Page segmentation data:
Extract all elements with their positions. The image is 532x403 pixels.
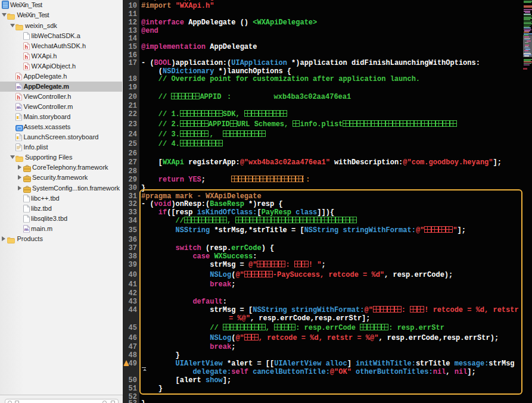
svg-text:m: m: [17, 105, 21, 110]
svg-text:h: h: [24, 64, 28, 70]
svg-text:h: h: [24, 54, 28, 60]
svg-text:m: m: [17, 85, 21, 90]
svg-text:h: h: [17, 74, 20, 80]
svg-text:h: h: [24, 44, 28, 50]
svg-text:m: m: [24, 227, 29, 232]
svg-text:h: h: [17, 95, 20, 101]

Work to complete: Would you copy out the data exactly, leaving every picture out?

Your response:
Extract all elements with their positions. The image is 532x403 pixels.
svg-text:m: m: [17, 105, 21, 110]
svg-text:h: h: [24, 64, 28, 70]
svg-text:h: h: [24, 54, 28, 60]
svg-text:m: m: [17, 85, 21, 90]
svg-text:h: h: [17, 74, 20, 80]
svg-text:h: h: [24, 44, 28, 50]
svg-text:m: m: [24, 227, 29, 232]
svg-text:h: h: [17, 95, 20, 101]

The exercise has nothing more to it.